1) What really gets my goat is not that [Krauthammer] thinks “screw the terrorists, maybe sometimes we should torture them”-the terrorists are evil after all, but that he is so damn smug about this-like people who wouldn’t do what he is willing to do fail “Ethics 101.” I do believe torture should never, ever, be resorted to, ever, and if that is wrong I still am not a “pacifist.” Lastly, Krauthamer simply relied on moral feeling (you *feel* that you’d torture the terrorist in case X, right?), and bald assertions (“this is Ethics 101″). Jonah is right to point out all the moral vanity that is being thrown at him and Rich…but they should also acknowledge that a lot of moral vanity was just thrown at me (and I presume you) by Krauthamer this weekend, and that was gratuituous.
2) We may inflict suffering on the guilty if that suffering reduces the suffering of their intended victims. No one doubts the police could and should shoot a terrorist sniper as he takes aim on a target. This case is similar — the terrorist wouldn’t be in this position if he hadn’t done evil in the first place, and any suffering that results from it ought to fall on him first. If it is more suffering than we are accustomed to inflicting, it’s only because we have the unique opportunity to actually reduce someone else’s suffering.

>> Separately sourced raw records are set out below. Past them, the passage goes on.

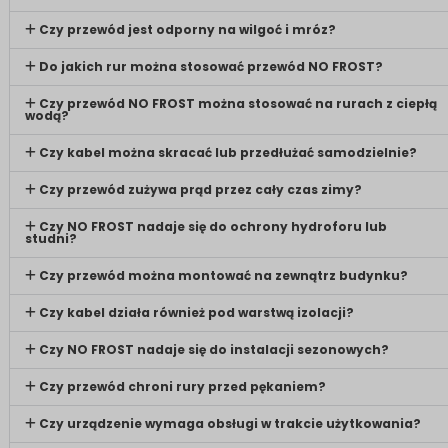
Czy przewód jest odporny na wilgoć i mróz?
Do jakich rur można stosować przewód NO FROST?
Czy przewód NO FROST można stosować na rurach z ciepłą
wodą?
Czy kabel można skracać lub przedłużać samodzielnie?
Czy przewód zużywa prąd przez cały czas zimy?
Czy NO FROST nadaje się do ochrony hydroforu lub
studni?
Czy przewód można montować na zewnątrz budynku?
Czy kabel działa również pod warstwą izolacji?
Czy NO FROST nadaje się do instalacji sezonowych?
Czy przewód chroni rury przed pękaniem?
Czy urządzenie wymaga obsługi w trakcie użytkowania?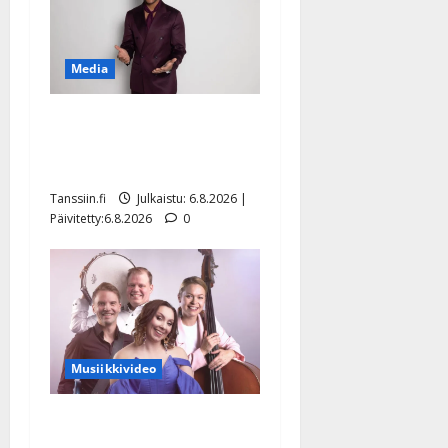
Media
Tanssii tähtien kanssa -
julkkikset julki: Anna
Hanski liitää tv-parketilla
Tanssiin.fi
Julkaistu: 6.8.2026 |
Päivitetty:6.8.2026
0
Musiikkivideo
Sopiiko Edith Piaf
tanssilavalle? Pirttijoki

But while I agree that an individual can morally inflict torture, I still don’t like rules permitting torture, I guess for consequential reasons. It’s all well and good to dream up hypotheticals that would justify torturing a murderer to prevent further carnage. But those hypotheticals all depend on judgment, which can often err — and institutionalizing rules around those hypotheticals presumes that our authorities will exercise their judgement infallibly. Worse, I’m afraid that their errors of judgment, and the development of their procedures, would take the justifications offered by those institutional rules would take them further and further from the hypothetical. This would be a very dangerous corruption of institutions that hold an awful lot of power, and I’m not sure I’m ready to risk it. (And I say this despite my deep trust for the individuals currently holding criminal and military authority in our nation — even if I trusted them completely, I don’t know who will replace them.)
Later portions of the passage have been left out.